The findings described in the present study suggest that visual cortex possesses discrete modules spanning mid-level visual areas V2, V3, V3A, V4, and V4A for segmenting visual scenes. These segmentation modules are functionally distinct from both color-selective regions and other neighboring regions in that they harbor cells that encode border-ownership invariant to cue and allow accurate decoding of the segmentation of a visual scene.

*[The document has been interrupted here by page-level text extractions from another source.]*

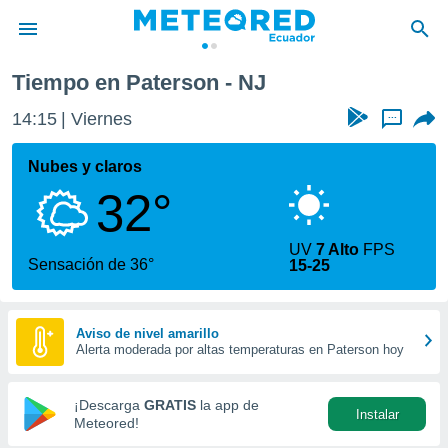
Tiempo en Paterson - NJ
privacidad
14:15
Viernes
...
o de
com.ec) ha
Nubes y claros
ado por
32°
es para
ue la
 que se
UV
7 Alto
FPS
e calidad.
Sensación de 36°
15-25
eder a este
ediante las
opciones:
Aviso de nivel amarillo
Alerta moderada por altas temperaturas en Paterson hoy
ookies y
e forma
¡Descarga
GRATIS
la app de
Instalar
d digital
Meteored!
ada, basada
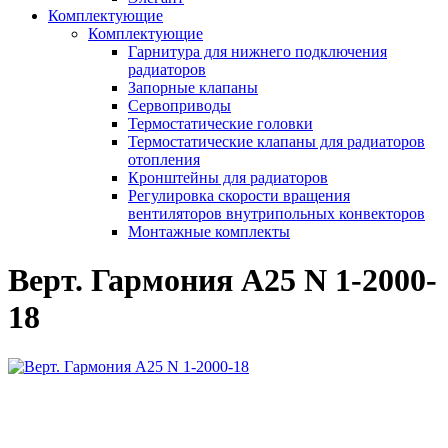
Комплектующие
Комплектующие
Гарнитура для нижнего подключения
радиаторов
Запорные клапаны
Сервоприводы
Термостатические головки
Термостатические клапаны для радиаторов
отопления
Кронштейны для радиаторов
Регулировка скорости вращения
вентиляторов внутрипольных конвекторов
Монтажные комплекты
Верт. Гармония А25 N 1-2000-
18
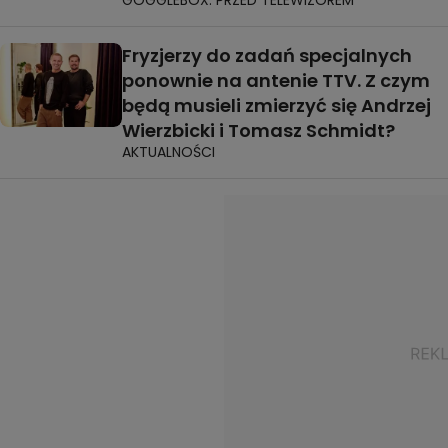
Fryzjerzy do zadań specjalnych
ponownie na antenie TTV. Z czym
będą musieli zmierzyć się Andrzej
Wierzbicki i Tomasz Schmidt?
AKTUALNOŚCI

The existence of an architecture for segmentation spanning multiple areas across retinotopic cortex may make future studies on mechanisms of segmentation more tractable.

Results

To search for segmentation-selective modules, we compared fMRI activation to stimuli containing figures on a background with activation to corresponding control stimuli containing only background. The figures and their respective backgrounds were created using four modalities (texture, luminance, motion, or disparity) (Fig. 1). This resulted in eight types of stimuli (four modalities × figure/background). For texture, stimuli consisted of lines of a given orientation at random positions; lines within the figure had a different orientation than in the background. For luminance, figure and background were defined by simple black-and-white contrast. For motion, dots at random positions moved in one direction for the figures and in the opposite direction for the background. For disparity, random dots were displaced in the two eyes to evoke the perception of disparity-defined figures on a background, compared to backgrounds with uniform disparity (19).

Fig. 1.

Fig. 1.

Patches of segmentation-related signals in visual cortex. A series of fMRI experiments were performed in three monkeys and activations were overlaid on patches of the left and right hemispheres of flattened brain surfaces. Rows correspond, from top to bottom, to (A) retinotopy, (B) texture figures versus background, (C) luminance figures versus background, (D) motion figures versus background, (E) disparity figures versus background, (F) color versus black and white. Color bars indicate P values of contrasts; lh: left hemisphere, rh: right hemisphere.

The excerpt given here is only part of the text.